Bi mit Handicap

Beschluss der Mitgliederversammlung des BiNe e. V. am 08. April 2006 in Butzbach / Hessen

Förderung von Barrierefreiheit für Bisexuelle

Antragsteller:
RAR – RICHTIG AM RAND
Schwule, Lesben, Bisexuelle und Transgender mit Behinderung

Beschlusstext:

  1. Das Bisexuelle Netzwerk BiNe e. V. fördert die Teilhabe und Selbstbestimmung von bisexuellen Frauen und Männern mit Behinderung. Hierzu wirkt es mit bei der Schaffung von Barrierefreiheit in allen Bereichen des bisexuellen Lebens, insbesondere durch:
    a) Planung und Durchführung von Projekten, Webauftritten und Veranstaltungen, nicht ohne Prüfung, inwieweit dem Anspruch von behinderten Menschen auf Zugang und Nutzung zu genügen ist.
    b) Information und Werbung für Projekte, Webauftritte und Veranstaltungen, nicht ohne Angabe des vorfindbaren Grades der Barrierefreiheit.
  2. Das Bisexuelle Netzwerk BiNe e. V. verknüpft Kostenzusagen, auch an vereinsexterne Antragsteller, mit der ausdrücklichen Aufforderung, die oben genannten Vorgaben nach eigenem Ermessen umzusetzen.
  3. Barrierefrei sind gestaltete Lebensbereiche, wenn sie für behinderte Menschen in der allgemein üblichen Weise, ohne besondere Erschwernis und grundsätzlich ohne fremde Hilfe zugänglich und nutzbar sind.

Begründung:

Bisexuelle mit Behinderung sind „Doppelter Diskriminierung“ ausgesetzt. Barrieren verwehren ihnen den uneingeschränkten Zugang zu und die selbständige Nutzung von den für sie relevanten Lebens- und Erfahrungsräumen. Bloße Unkenntnis bezüglich möglicher Barrieren kann bereits Grund sein, das Aufsuchen von unbekanntem Terrain und die Teilnahme an Veranstaltungen zu vermeiden.

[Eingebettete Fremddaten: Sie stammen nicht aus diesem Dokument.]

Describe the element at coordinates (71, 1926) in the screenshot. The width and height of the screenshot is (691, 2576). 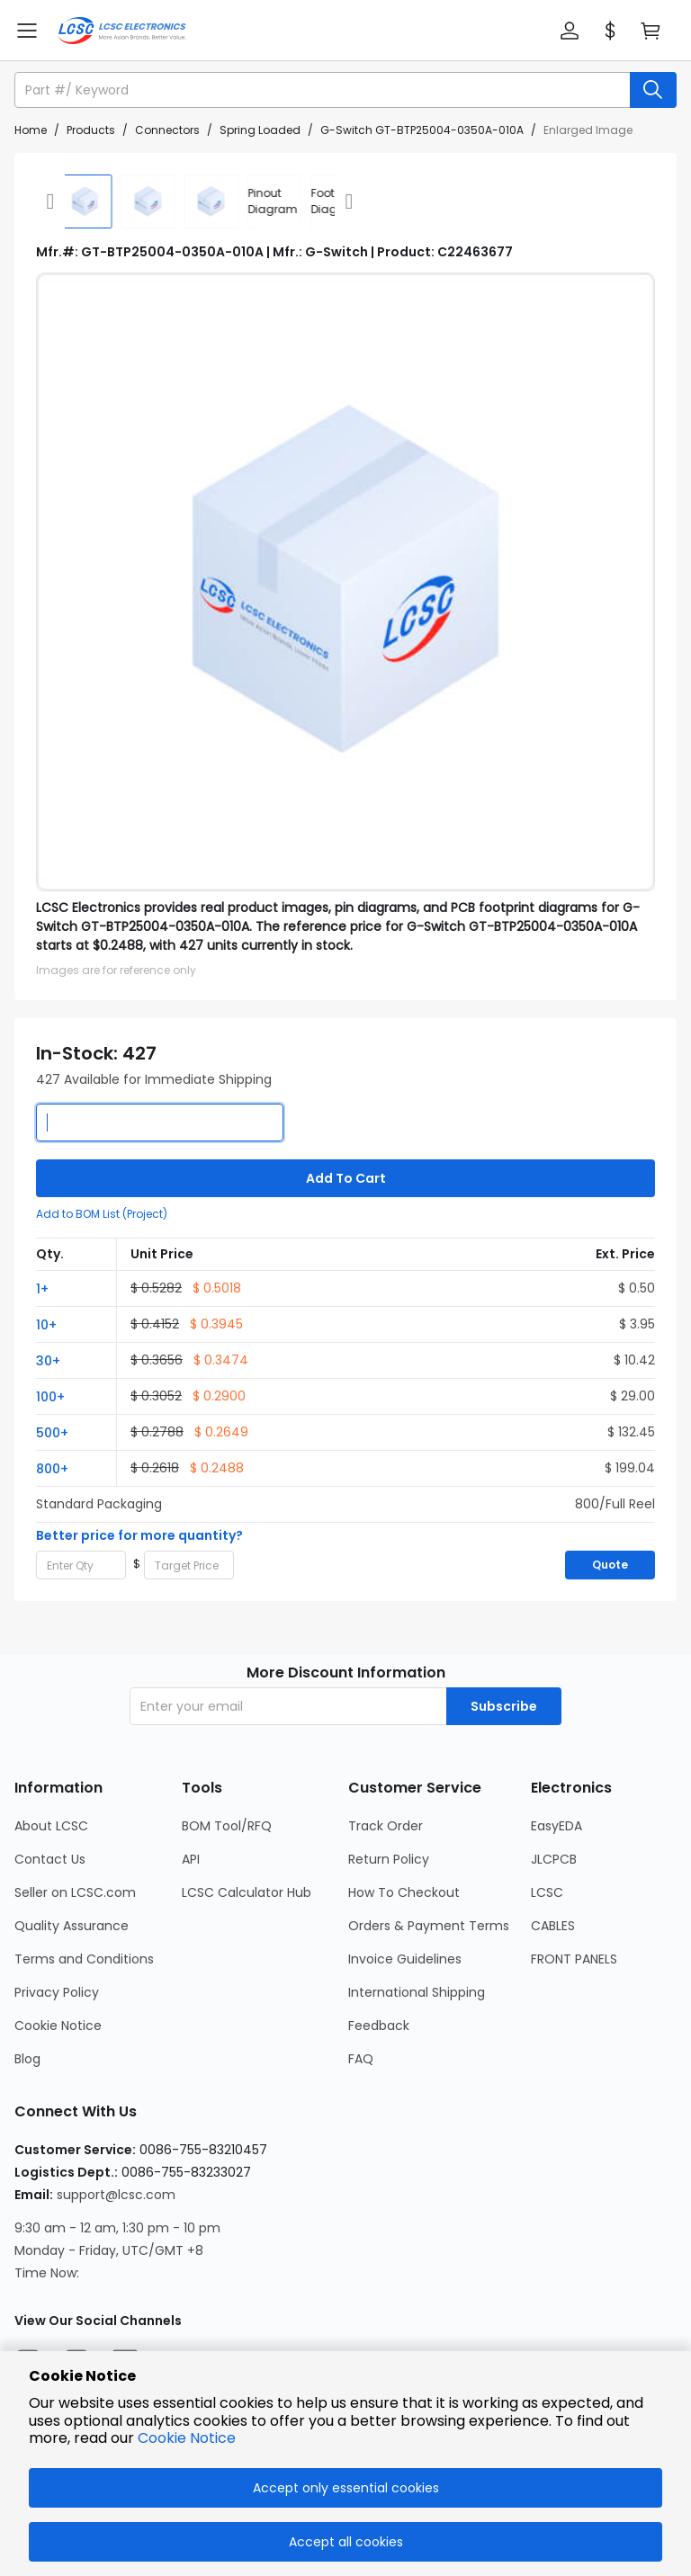 I see `Quality Assurance [Go to Quality Assurance Page]` at that location.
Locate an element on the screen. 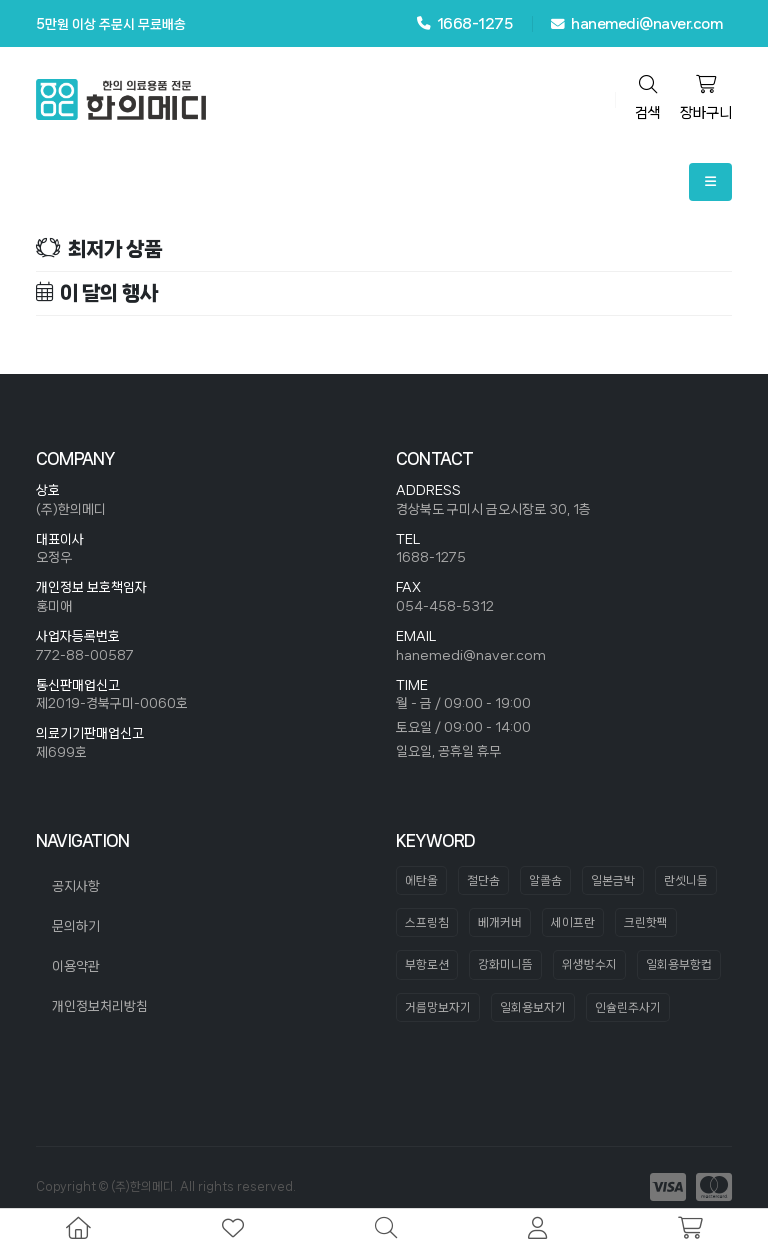  [search] is located at coordinates (386, 1230).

BiNe, das Bisexuelle Netzwerk e. V. , will Bisexuellen helfen, Barrieren zu überwinden, die dem Entdecken solcher Räume entgegenstehen. Es ruft hierfür Projekte, Webauftritte und Veranstaltungen ins Leben oder unterstützt entsprechende Initiativen Dritter. Es schafft erklärungsfreien Raum, eigenen Erlebens- und Empfindungsmöglichkeiten nachzuspüren.

BiNe e. V. kann durch die Umsetzung des Antrags baulichen, technischen und finanziellen Unwägbarkeiten zum Trotz dem Anspruch von Bisexuellen mit Behinderung auf Zugang und Nutzung entgegenkommen. Das Selbstbewusstsein der Betroffenen wird gestärkt. Vom Beschluss dieses Antrags kann eine Signalwirkung ausgehen für andere Akteure in der LSBT-Bewegung sowie in Behindertenverbänden.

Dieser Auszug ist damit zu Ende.